Nevertheless, the year started with extremely strong prices for most of the South African fruit kinds, enabling the Group to return exceptional payments to growers/suppliers in some cases. This was assisted further by the rand weakening against all our main trading currencies.

During the second part of the year, the global financial crisis had fully manifested itself. Oil prices came down dramatically and pressure on reducing interest rates mounted as part of the various governmental recovery plans.

Because of the changed circumstances, liquidity and credit risks impacted on some of the traditional markets and we had to revise marketing plans and stop procuring certain fruit kinds. The markets which started off very positively in 2008 suddenly had become risky and had to be handled with extreme care. Suffice to say we ended the year without any significant exposure.

Capespan, as most other businesses, is exposed to global trends and the new marketing year will have to be handled very circumspectly as prices, demand patterns, buying power and credit risk will have a definite impact on 2009.

Operations

South African fruit industry volumes exported increased marginally on the 2007 figure, with a total of approximately 2,2 million pallets being shipped. Furthermore, the opportunity to source and market fruit from other countries remained strong, as the global fruit production for export purposes keeps on increasing.

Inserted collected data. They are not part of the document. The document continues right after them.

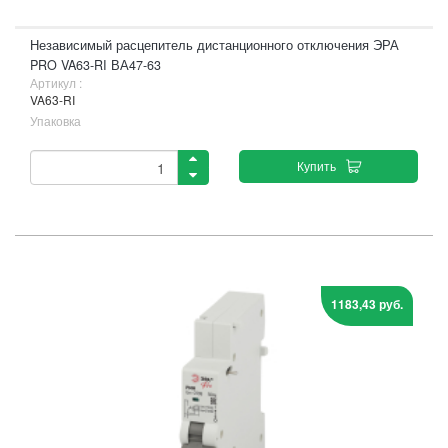
Независимый расцепитель дистанционного отключения ЭРА
PRO VA63-RI ВА47-63
Артикул :
VA63-RI
Упаковка
Купить
1183,43 руб.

In 2008 the Group marketed 55,2 million cartons of fruit from various sources, compared to 58,7 million in 2007. This represented a 5,9% (3,5 mc) decrease year on year. The total drop could be attributed to the South African fruit kinds with the decrease being because of reduced grape and citrus volumes. As the economic outlook started deteriorating during the second half of 2008, it was also decided to cut back citrus intakes. From the total fruit marketed, 35% was from countries other than South Africa. During the year, Capespan UK and Fisher Capespan showed reduced non-RSA volumes, but growth by Goldspan (Japan) and Capespan Continent compensated for this decrease.

Albeit at a lower rate than previous years, the move from conventional shipping of fruit to containers continued relentlessly. Our port terminal company, FPT, handled 766 000 fruit pallets, which represented a drop of 9,4% on the previous year. However, the company's diversification into handling other products contributed towards posting a positive result. Most notably was the increase in containers handled, from 3 262 boxes in 2007 to 10 570 boxes in 2008.

Shipping company Universal Reefers changed the nature of its operations considerably, with less cargo being booked onto own vessels, as opposed to vessels being placed on time charter under different operators' control. Again the company was successful in being awarded the contract for shipping the Western Cape Citrus Producer Forum's fruit to the USA.

Financials

With its wide variety of activities the Group was able to produce an exceptionally good result as the Adjusted Profit before Tax of R204,4m was a 63,5% improvement on the R125m figure of 2007.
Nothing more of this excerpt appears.